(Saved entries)
=== Begin Enclosure ===

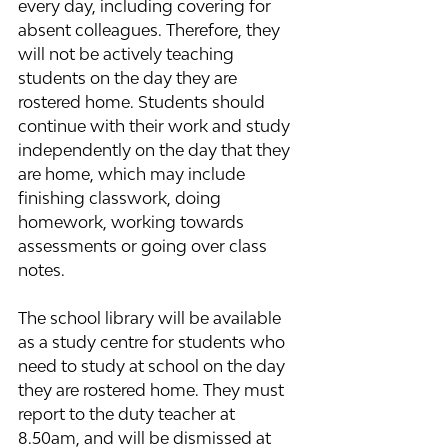
every day, including covering for 
absent colleagues. Therefore, they 
will not be actively teaching 
students on the day they are 
rostered home. Students should 
continue with their work and study 
independently on the day that they 
are home, which may include 
finishing classwork, doing 
homework, working towards 
assessments or going over class 
notes.  
The school library will be available 
as a study centre for students who 
need to study at school on the day 
they are rostered home. They must 
report to the duty teacher at 
8.50am, and will be dismissed at 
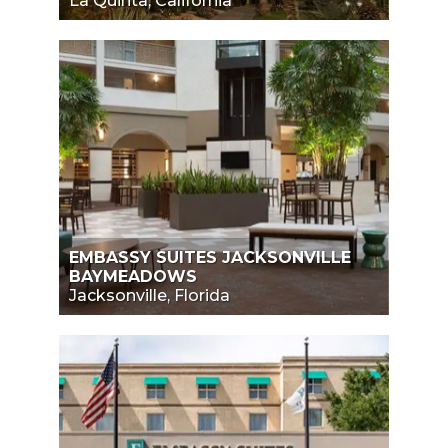
La Quinta, California
EMBASSY SUITES JACKSONVILLE
BAYMEADOWS
Jacksonville, Florida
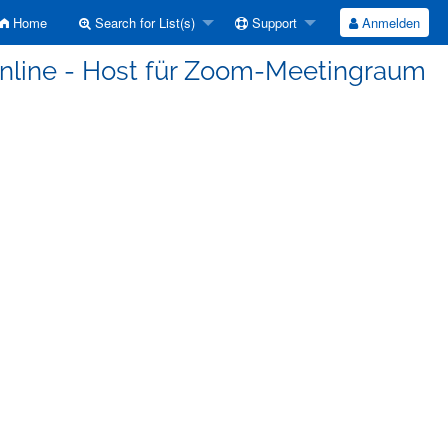
Home
Search for List(s)
Support
Anmelden
-Online - Host für Zoom-Meetingraum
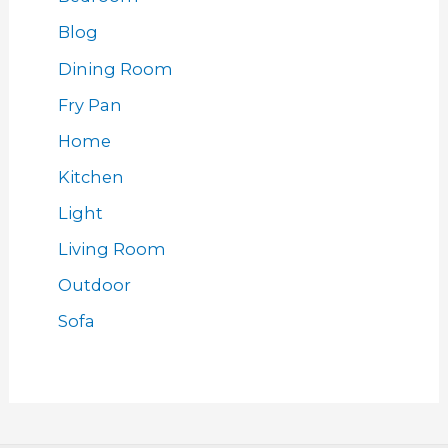
Blog
Dining Room
Fry Pan
Home
Kitchen
Light
Living Room
Outdoor
Sofa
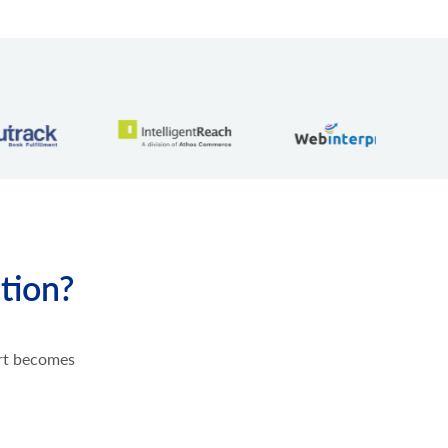
tion?
ort becomes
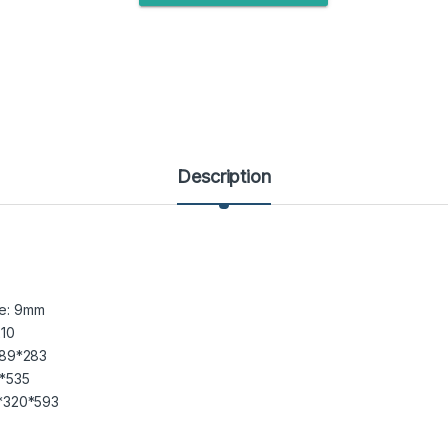
Description
de: 9mm
10
89*283
*535
*320*593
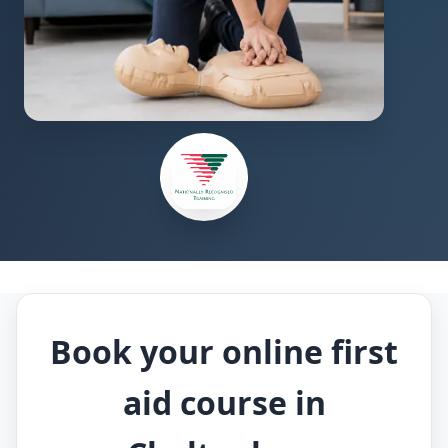
Book your online first
aid course in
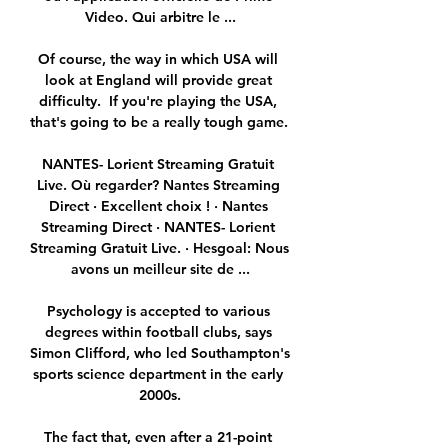
Video. Qui arbitre le ...

Of course, the way in which USA will 
look at England will provide great 
difficulty.  If you're playing the USA, 
that's going to be a really tough game. 

NANTES- Lorient Streaming Gratuit 
Live. Où regarder? Nantes Streaming 
Direct · Excellent choix ! · Nantes 
Streaming Direct · NANTES- Lorient 
Streaming Gratuit Live. · Hesgoal: Nous 
avons un meilleur site de ...

Psychology is accepted to various 
degrees within football clubs, says 
Simon Clifford, who led Southampton's 
sports science department in the early 
2000s.

The fact that, even after a 21-point 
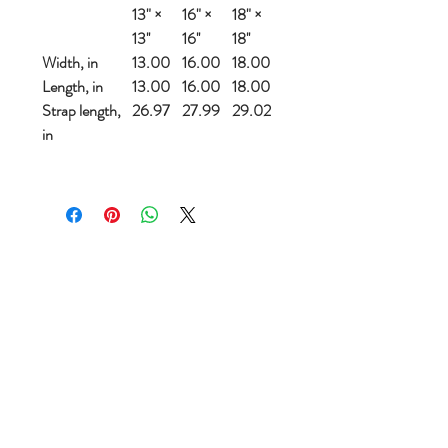
13" ×
16" ×
18" ×
13''
16''
18''
Width, in
13.00
16.00
18.00
Length, in
13.00
16.00
18.00
Strap length,
26.97
27.99
29.02
in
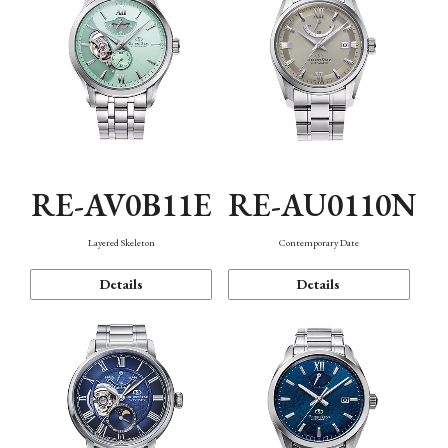
RE-AV0B11E
RE-AU0110N
Layered Skeleton
Contemporary Date
Details
Details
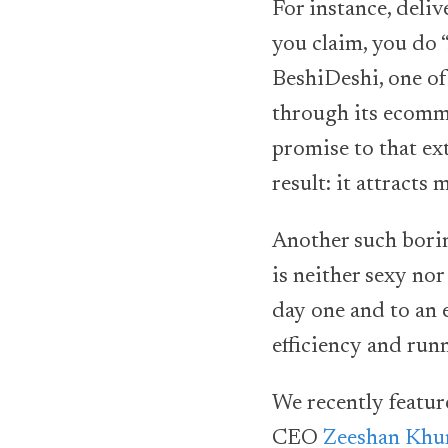
For instance, deliv
you claim, you do 
BeshiDeshi, one of 
through its ecomme
promise to that ext
result: it attract
Another such borin
is neither sexy nor
day one and to an 
efficiency and run
We recently featur
CEO
Zeeshan Khu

=== End Enclosure ===

- EXERCISE GOAL:
Restate the lines above from the one containing "Search for List(s)" through the one containing "day one and to an", inclusive, exactly and without pictures.

- SOLVED EXERCISE:
Search for List(s)
Support
Anmelden
-Online - Host für Zoom-Meetingraum
Blog
Dining Room
Fry Pan
Home
Kitchen
Light
Living Room
Outdoor
Sofa
tion?
ort becomes
Description
de: 9mm
10
89*283
*535
*320*593
Book your online first
aid course in
Video. Qui arbitre le ...

Of course, the way in which USA will 
look at England will provide great 
difficulty.  If you're playing the USA, 
that's going to be a really tough game. 

NANTES- Lorient Streaming Gratuit 
Live. Où regarder? Nantes Streaming 
Direct · Excellent choix ! · Nantes 
Streaming Direct · NANTES- Lorient 
Streaming Gratuit Live. · Hesgoal: Nous 
avons un meilleur site de ...

Psychology is accepted to various 
degrees within football clubs, says 
Simon Clifford, who led Southampton's 
sports science department in the early 
2000s.

The fact that, even after a 21-point 
13" ×
16" ×
18" ×
13''
16''
18''
Width, in
13.00
16.00
18.00
Length, in
13.00
16.00
18.00
Strap length,
26.97
27.99
29.02
in
RE-AV0B11E
RE-AU0110N
Layered Skeleton
Contemporary Date
Details
Details
For instance, deliv
you claim, you do 
BeshiDeshi, one of 
through its ecomme
promise to that ext
result: it attract
Another such borin
is neither sexy nor
day one and to an 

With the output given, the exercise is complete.